**Task brief**. Look through the entries below and count every line in which "waste" appears; reply with the number only.

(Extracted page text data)
____________________

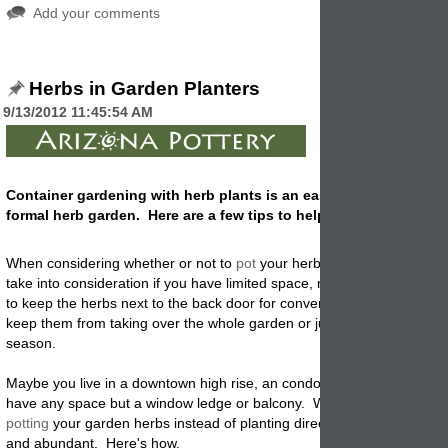
Add your comments
Herbs in Garden Planters
9/13/2012 11:45:54 AM
Container gardening with herb plants is an easy alternative to k
formal herb garden. Here are a few tips to help you get it right!
When considering whether or not to
pot
your herbs when
planting
,
you
take into consideration if you have limited space, maybe bad garden s
to keep the herbs next to the back door for convenience of use in the 
keep them from taking over the whole garden or just to prolong the g
season.
Maybe you live in a downtown high rise, an condo or apartment and d
have any space but a window ledge or balcony. Whatever your reaso
potting
your garden herbs instead of planting directly into the ground 
and abundant. Here's how.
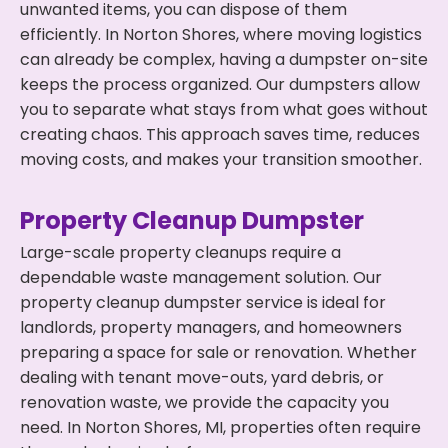
unwanted items, you can dispose of them
efficiently. In Norton Shores, where moving logistics
can already be complex, having a dumpster on-site
keeps the process organized. Our dumpsters allow
you to separate what stays from what goes without
creating chaos. This approach saves time, reduces
moving costs, and makes your transition smoother.
Property Cleanup Dumpster
Large-scale property cleanups require a
dependable waste management solution. Our
property cleanup dumpster service is ideal for
landlords, property managers, and homeowners
preparing a space for sale or renovation. Whether
dealing with tenant move-outs, yard debris, or
renovation waste, we provide the capacity you
need. In Norton Shores, MI, properties often require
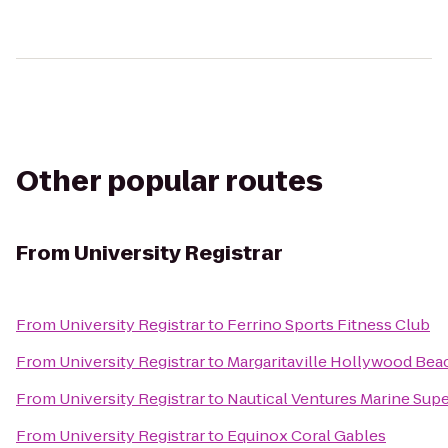
Other popular routes
From
University Registrar
From
University Registrar
to
Ferrino Sports Fitness Club
From
University Registrar
to
Margaritaville Hollywood Bea
From
University Registrar
to
Nautical Ventures Marine Sup
From
University Registrar
to
Equinox Coral Gables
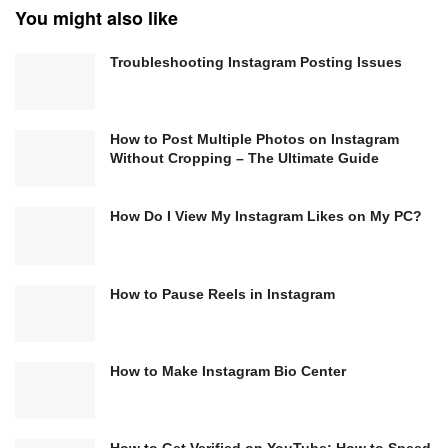
You might also like
Troubleshooting Instagram Posting Issues
How to Post Multiple Photos on Instagram
Without Cropping – The Ultimate Guide
How Do I View My Instagram Likes on My PC?
How to Pause Reels in Instagram
How to Make Instagram Bio Center
How to Get Verified on YouTube: How to Speed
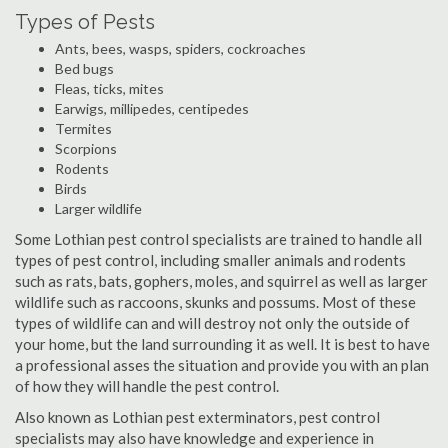
Types of Pests
Ants, bees, wasps, spiders, cockroaches
Bed bugs
Fleas, ticks, mites
Earwigs, millipedes, centipedes
Termites
Scorpions
Rodents
Birds
Larger wildlife
Some Lothian pest control specialists are trained to handle all
types of pest control, including smaller animals and rodents
such as rats, bats, gophers, moles, and squirrel as well as larger
wildlife such as raccoons, skunks and possums. Most of these
types of wildlife can and will destroy not only the outside of
your home, but the land surrounding it as well. It is best to have
a professional asses the situation and provide you with an plan
of how they will handle the pest control.
Also known as Lothian pest exterminators, pest control
specialists may also have knowledge and experience in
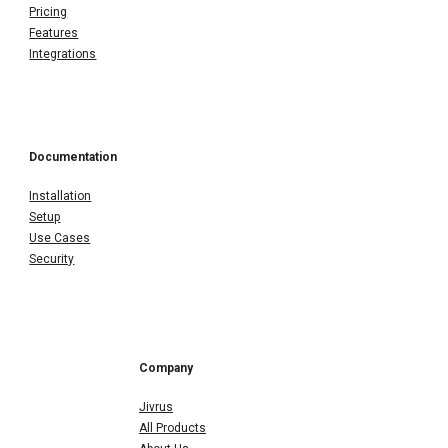
Pricing
Features
Integrations
Documentation
Installation
Setup
Use Cases
Security
Company
Jivrus
All Products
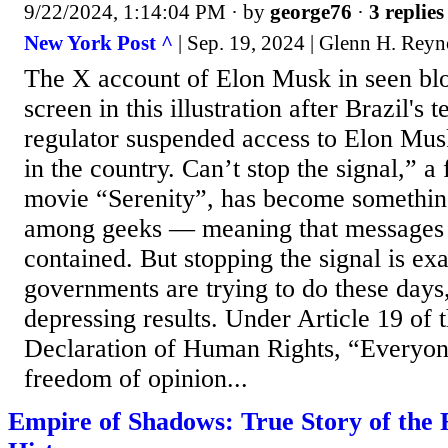
9/22/2024, 1:14:04 PM
· by
george76
·
3 replies
New York Post ^
| Sep. 19, 2024 | Glenn H. Reyn
The X account of Elon Musk in seen bl
screen in this illustration after Brazil'
regulator suspended access to Elon Mus
in the country. Can’t stop the signal,” a
movie “Serenity”, has become somethin
among geeks — meaning that messages o
contained. But stopping the signal is exa
governments are trying to do these days
depressing results. Under Article 19 of
Declaration of Human Rights, “Everyone
freedom of opinion...
Empire of Shadows: True Story of the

____________________

**Response to the task**. 2